Although I did enjoy the man’s interesting point, I have found an impressive amount of truly heartfelt southern hospitality. My first job when I got down here was building office space at Hope Haven. The founder of Hope Haven and his wife invited us all to their home for lunch and a little pool party one weekend. Just last weekend, Karen, who works at Hope Haven, had us over to her house for dinner. Evelina, the woman who runs the local newspaper, took us out to dinner the other night and keeps us up-to-date on town events.

Then there are Ron and Rosie who live down the street from us. We happened to meet Ron by chance a few weeks ago and since then they have taken us in. A couple Tuesdays ago they invited us to their home for a home-cooked fried shrimp dinner – I’d never tried shrimp and to my surprise I actually like it! The next week, though only Jen and I were around, they took us out to dinner and showed us their new house which is close to being finished. When Ron found out Jen likes to play golf, he even offered to try to find her a sponsor so she could play on his team in an upcoming golf tournament which benefits the Fire Department and offered to share his clubs.

While the free food is much appreciated amid Salvation Army frozen dinners and Katrina Kitchen meals, the hospitality and connection to where we’re living is what I really love. Getting to know these people, knowing we’re welcomed into the community and really starting to feel a part of it, instead of just people who are just staying there, is awesome. I can’t thank them enough for all they’ve done for us!

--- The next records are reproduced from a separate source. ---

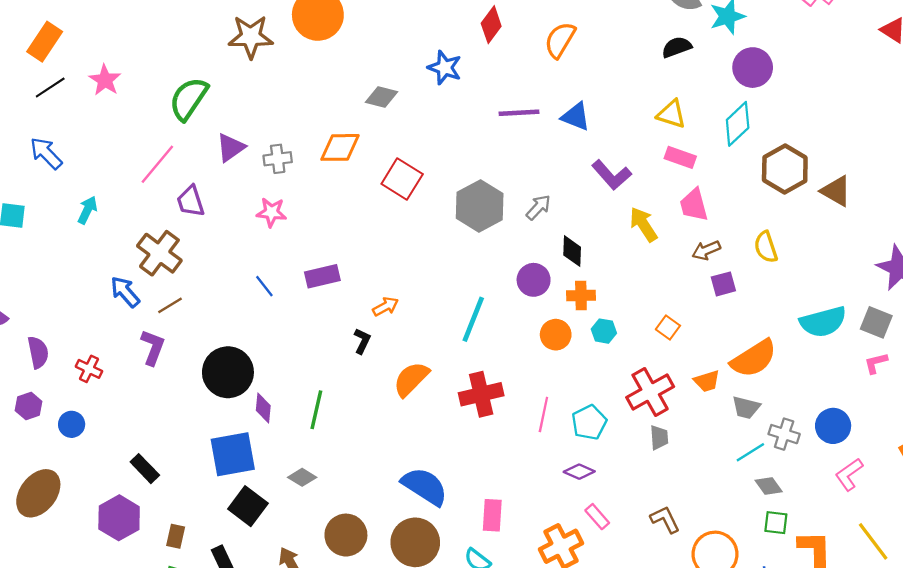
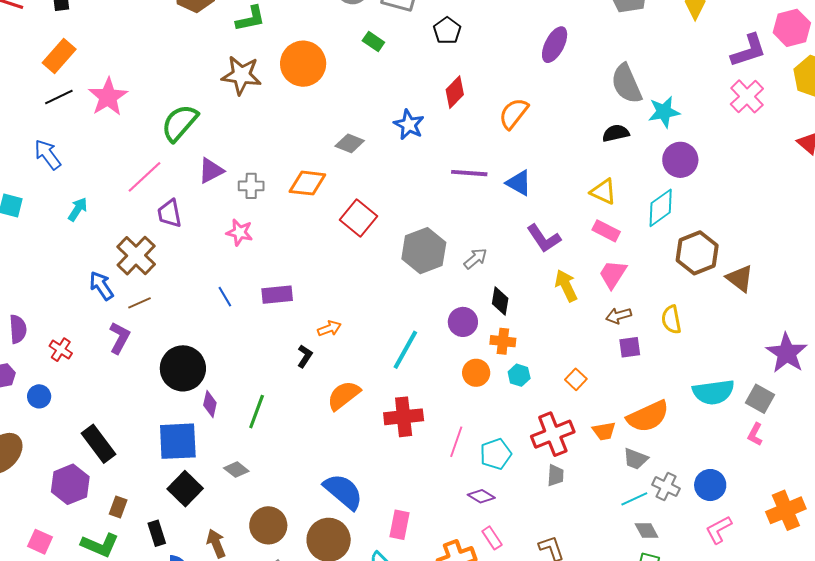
pink star: (105, 80) -> (108, 97), size x1.4
pink trapezoid: (694, 205) -> (613, 274), turned 40
pink L-shape: (876, 363) -> (755, 434), turned -55
black rectangle: (145, 469) -> (99, 444), size x1.4

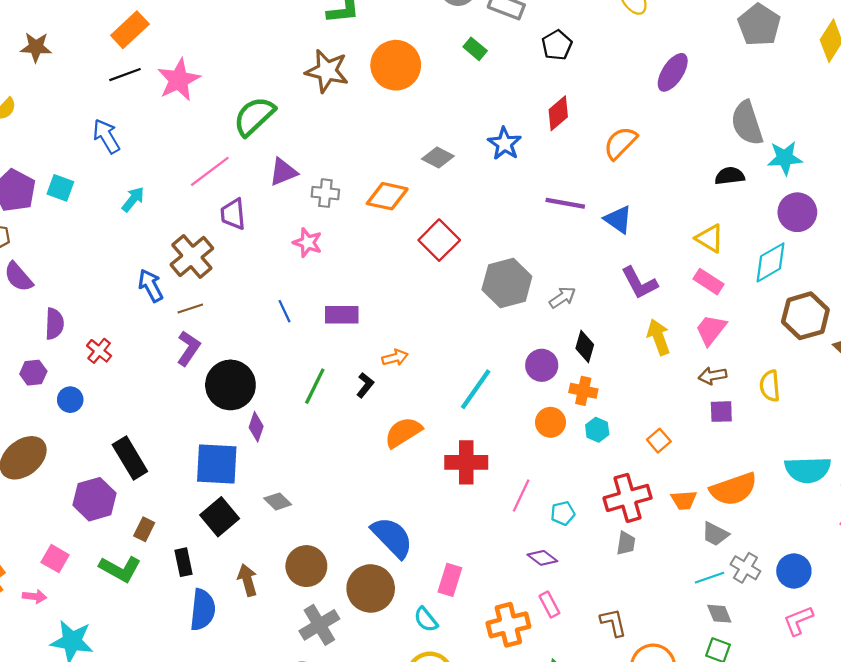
purple L-shape: (120, 338) -> (188, 348), moved
green line: (257, 412) -> (315, 386), moved
cyan pentagon: (496, 454) -> (563, 513), size x0.7

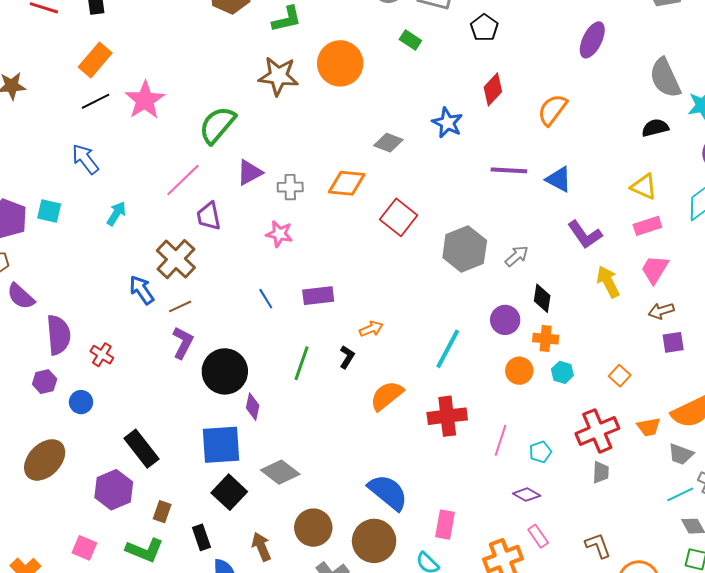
pink rectangle: (708, 282) -> (647, 226), turned -44
purple semicircle: (54, 324) -> (58, 335), size x1.4
gray diamond: (278, 501) -> (280, 472), size x1.5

While we were painting the pharmacy the other day, a woman pulled her car over from the busy street and asked us if she could buy us cokes or anything as a thank you for our work. She didn’t work at the pharmacy; she may not even use this pharmacy. But the overflow of hospitality is inspiring. There’s a lot of negative stuff that has and maybe still is going on down here – people not receiving the help they need. But seeing how positive and genuinely warm-hearted so many people are is just incredible.

Terry, Ann, Karen and Rosie aren’t actually from the South. So either southern hospitality has rubbed off on them, or people are just nice wherever you are. But one way or another, whatever people’s motivations, I’m pretty sure none of it is out of fear as the man on the plane had joked.